Now why do I feel this way about it? It could be a number of things. For one, I was brought up with a record collection filled with Indie artists (proper eighties indie bands) and the slightly more experimental and unique albums (I’m looking at Sonic Youth and Spacemen 3.) My first ever favourite album was Pavement’s Slanted & Enchanted; a release snubbed for the more popular on the scene Smashing Pumpkins. Billy Corgan once said about this exact point that nobody wakes up with a Pavement song in their head. WELL I HAVE!

Rant over, I have to fast forward to college, where alongside the more “boring” subjects (half of which I didn’t end up attending and/or had to retake in a third year) I took up music technology (where all of my friends enrolled in the music course, I didn’t see where a qualification in music would benefit me as opposed to actually learning to do something hireable.) Admittedly I spent half of my time watching Beavis & Butthead on my laptop, but I actually enjoyed working my ass off and learning how to properly record things on real equipment and software. I had dreamt of making music for the majority of my life, and this was the step towards achieving a dream.

I was in half of a band at the time. My best friend formed it with me at school while we were serving community service in the library (the way the best bands start out?) but we never managed to find other members, but it was still a thing for a few years. The best we managed was to pull a few other people in to cover a couple of System of a Down songs, and I recorded us covering Aerials for my coursework (also my first time self recording).

Half way through college the band died a death, and after I completed music tech, I took to the home studio (consisting of a laptop and a bass amp) to start recording my ideas. I managed to create an EP with just a bass (using amp simulators in Cubase to make them sound almost like a guitar), then bought a cheap, beat up Gibson remake guitar and fudged an album with that while I taught myself how to play it along the way.
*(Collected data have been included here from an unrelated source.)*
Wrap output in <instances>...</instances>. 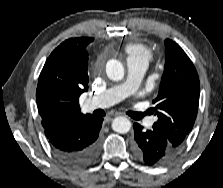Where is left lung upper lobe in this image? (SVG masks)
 Masks as SVG:
<instances>
[{
	"mask_svg": "<svg viewBox=\"0 0 223 188\" xmlns=\"http://www.w3.org/2000/svg\"><path fill=\"white\" fill-rule=\"evenodd\" d=\"M166 63L159 93L152 111L158 116L155 126L161 128L178 149L191 131L198 111L200 83L197 71L182 48L165 40Z\"/></svg>",
	"mask_w": 223,
	"mask_h": 188,
	"instance_id": "left-lung-upper-lobe-1",
	"label": "left lung upper lobe"
}]
</instances>
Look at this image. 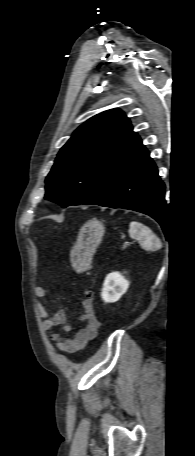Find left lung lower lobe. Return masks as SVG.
I'll return each instance as SVG.
<instances>
[{
	"label": "left lung lower lobe",
	"mask_w": 195,
	"mask_h": 456,
	"mask_svg": "<svg viewBox=\"0 0 195 456\" xmlns=\"http://www.w3.org/2000/svg\"><path fill=\"white\" fill-rule=\"evenodd\" d=\"M164 195L157 167L137 135L103 185L83 204L138 211L163 226Z\"/></svg>",
	"instance_id": "0a47b994"
}]
</instances>
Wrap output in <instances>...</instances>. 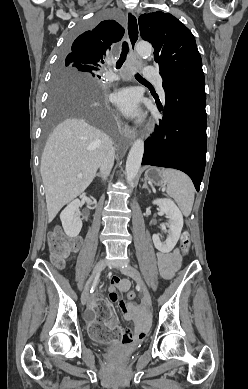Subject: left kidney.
Returning a JSON list of instances; mask_svg holds the SVG:
<instances>
[{"mask_svg": "<svg viewBox=\"0 0 248 389\" xmlns=\"http://www.w3.org/2000/svg\"><path fill=\"white\" fill-rule=\"evenodd\" d=\"M153 204L158 205L160 211L169 218L166 241H161L158 234H153V243L159 251L169 253L179 240L183 228V216L176 204L170 199H156Z\"/></svg>", "mask_w": 248, "mask_h": 389, "instance_id": "obj_1", "label": "left kidney"}]
</instances>
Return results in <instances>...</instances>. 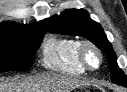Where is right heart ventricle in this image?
Here are the masks:
<instances>
[{
  "label": "right heart ventricle",
  "instance_id": "obj_1",
  "mask_svg": "<svg viewBox=\"0 0 127 92\" xmlns=\"http://www.w3.org/2000/svg\"><path fill=\"white\" fill-rule=\"evenodd\" d=\"M80 41L73 37H48L42 46V66L60 74L79 75L86 70L77 57Z\"/></svg>",
  "mask_w": 127,
  "mask_h": 92
}]
</instances>
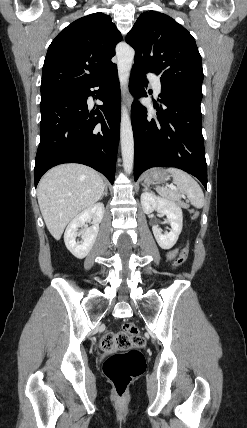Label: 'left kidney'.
<instances>
[{"instance_id": "left-kidney-1", "label": "left kidney", "mask_w": 247, "mask_h": 428, "mask_svg": "<svg viewBox=\"0 0 247 428\" xmlns=\"http://www.w3.org/2000/svg\"><path fill=\"white\" fill-rule=\"evenodd\" d=\"M141 205L146 214L156 210L161 216L167 217V223L170 224L171 230L162 234L161 229L154 225L153 234L158 245L165 250L171 249L178 240L183 226L182 209L166 198L156 196L153 192H143L141 194Z\"/></svg>"}]
</instances>
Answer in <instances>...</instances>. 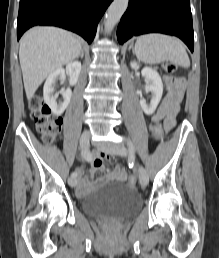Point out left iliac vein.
<instances>
[{
	"label": "left iliac vein",
	"mask_w": 219,
	"mask_h": 258,
	"mask_svg": "<svg viewBox=\"0 0 219 258\" xmlns=\"http://www.w3.org/2000/svg\"><path fill=\"white\" fill-rule=\"evenodd\" d=\"M103 150L110 154L120 156H126L128 154V150L124 146H109L104 147ZM138 178L141 186L145 187L148 184L147 172L141 165L138 166Z\"/></svg>",
	"instance_id": "1"
}]
</instances>
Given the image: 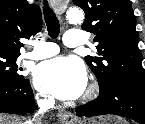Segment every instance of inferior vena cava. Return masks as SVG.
<instances>
[{"label":"inferior vena cava","mask_w":145,"mask_h":124,"mask_svg":"<svg viewBox=\"0 0 145 124\" xmlns=\"http://www.w3.org/2000/svg\"><path fill=\"white\" fill-rule=\"evenodd\" d=\"M38 106H39V111L38 113H36L33 117V121H37L36 124H41V115L44 113V111L50 106L54 104V100L53 99H49V100H39L38 102ZM26 124H32L31 121L26 122Z\"/></svg>","instance_id":"inferior-vena-cava-1"}]
</instances>
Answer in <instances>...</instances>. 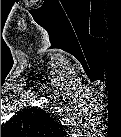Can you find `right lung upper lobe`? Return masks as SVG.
<instances>
[{
	"label": "right lung upper lobe",
	"instance_id": "obj_1",
	"mask_svg": "<svg viewBox=\"0 0 121 137\" xmlns=\"http://www.w3.org/2000/svg\"><path fill=\"white\" fill-rule=\"evenodd\" d=\"M61 128L51 114L41 108L31 107L13 116L5 124L1 125V132L12 135H43L53 134Z\"/></svg>",
	"mask_w": 121,
	"mask_h": 137
}]
</instances>
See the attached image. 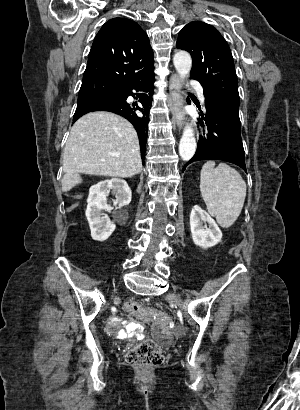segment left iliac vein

Following a few minor breakdowns I started a new band, still on my own, but actually had some form of idea as to what I was doing and how to make my “setup” work. Then over the course of a few years I built up to using a good desktop computer with a high end sound card (no mixing board but who needs that…), a pedal board for real overdrive and effects (still just using a bass amp) and microphone recordings on top of the DI (microphones are built in to my Surface Pro 4 but same thing.) Point being, over time, trial and error, I have travelled a journey of DIY music. I haven’t put a penny into what I do, I just make music and throw it out there. And that works for me.

And that’s the beauty of DIY music. It’s something that musicians can do out of passion and at their own will. You can work a day job and keep music as an enjoyable hobby. Sure, some artists deserve a lot more attention than they get and the reach will be nothing like a properly pursued music career, but in this day and age, the risk is too high, and I for one chose job security over slaving away and losing control and enjoyment over my favourite thing in life.

On top of it all, I know what it is like trying to get your music out there as a nobody. I am overly familiar with the one response to every fifty e-mails. And this site isn’t any different to that, I am still on the same level as a reviewer as I am a musician, so I want my attention to go to the people like me, those who are doing things on their own without any major footing. I have only ever had one site consistently share my work on request (The Sirens Sound – check it out) so want to be there for those with the same experience and opt for the smaller bands over the bigger, company backed requests.

…I’ve forgotten what my main point was supposed to be.